Several reasons exist that have undoubtedly contributed to the lack of digestible Ca recommendations, perhaps most notably the inextricable link with P, which makes it difficult to accurately determine digestible Ca requirements. Other reasons cited include the lack of digestible Ca values for common raw materials used in poultry feeds, as well as discrepancies in analysed Ca values of (Walk et al., 2021). These same authors also reference the challenges in interpreting digestible Ca value between research groups

The need to formulate diets close to birds’ nutrient requirements is not a new concept; however, as the poultry industry moves toward refining formulations to more accurately reflect their requirements, more information pertaining limestone and Ca are required. Historically, Ca has been over supplied in broiler diets. This is perhaps a product of its relatively inexpensive cost (relative to other raw materials) as well as the objective to provide adequate Ca for bone mineralisation. However, this view only considers the benefits of Ca and does not account for the antinutrient effects of excess Ca.
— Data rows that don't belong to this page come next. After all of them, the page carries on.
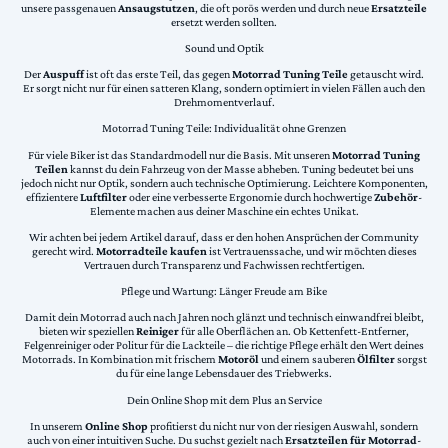
unsere passgenauen
Ansaugstutzen
, die oft porös werden und durch neue
Ersatzteile
ersetzt werden sollten.
Sound und Optik
Der
Auspuff
ist oft das erste Teil, das gegen
Motorrad Tuning Teile
getauscht wird.
Er sorgt nicht nur für einen satteren Klang, sondern optimiert in vielen Fällen auch den
Drehmomentverlauf.
Motorrad Tuning Teile: Individualität ohne Grenzen
Für viele Biker ist das Standardmodell nur die Basis. Mit unseren
Motorrad Tuning
Teilen
kannst du dein Fahrzeug von der Masse abheben. Tuning bedeutet bei uns
jedoch nicht nur Optik, sondern auch technische Optimierung. Leichtere Komponenten,
effizientere
Luftfilter
oder eine verbesserte Ergonomie durch hochwertige
Zubehör
-
Elemente machen aus deiner Maschine ein echtes Unikat.
Wir achten bei jedem Artikel darauf, dass er den hohen Ansprüchen der Community
gerecht wird.
Motorradteile kaufen
ist Vertrauenssache, und wir möchten dieses
Vertrauen durch Transparenz und Fachwissen rechtfertigen.
Pflege und Wartung: Länger Freude am Bike
Damit dein Motorrad auch nach Jahren noch glänzt und technisch einwandfrei bleibt,
bieten wir speziellen
Reiniger
für alle Oberflächen an. Ob Kettenfett-Entferner,
Felgenreiniger oder Politur für die Lackteile – die richtige Pflege erhält den Wert deines
Motorrads. In Kombination mit frischem
Motoröl
und einem sauberen
Ölfilter
sorgst
du für eine lange Lebensdauer des Triebwerks.
Dein Online Shop mit dem Plus an Service
In unserem
Online Shop
profitierst du nicht nur von der riesigen Auswahl, sondern
auch von einer intuitiven Suche. Du suchst gezielt nach
Ersatzteilen für Motorrad
-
The data presented herein supports the findings of other published work that shows considerable variation in limestone mineral composition and solubility profiles. These may have an impact on Ca digestibility and may need to be considered when formulating. Anwar et al. (2016) showed in birds fed diets containing 0.9% total Ca from one of three different limestone sources had differing Ca digestibility coefficients (0.54-0.61) and in the review by Walk et al. (2021) it is suggested that the variability in Ca digestibility from limestone may be influenced by particle size, solubility as well as the in vivo assay methodology. Formulating to digestible Ca will need to account for these considerations.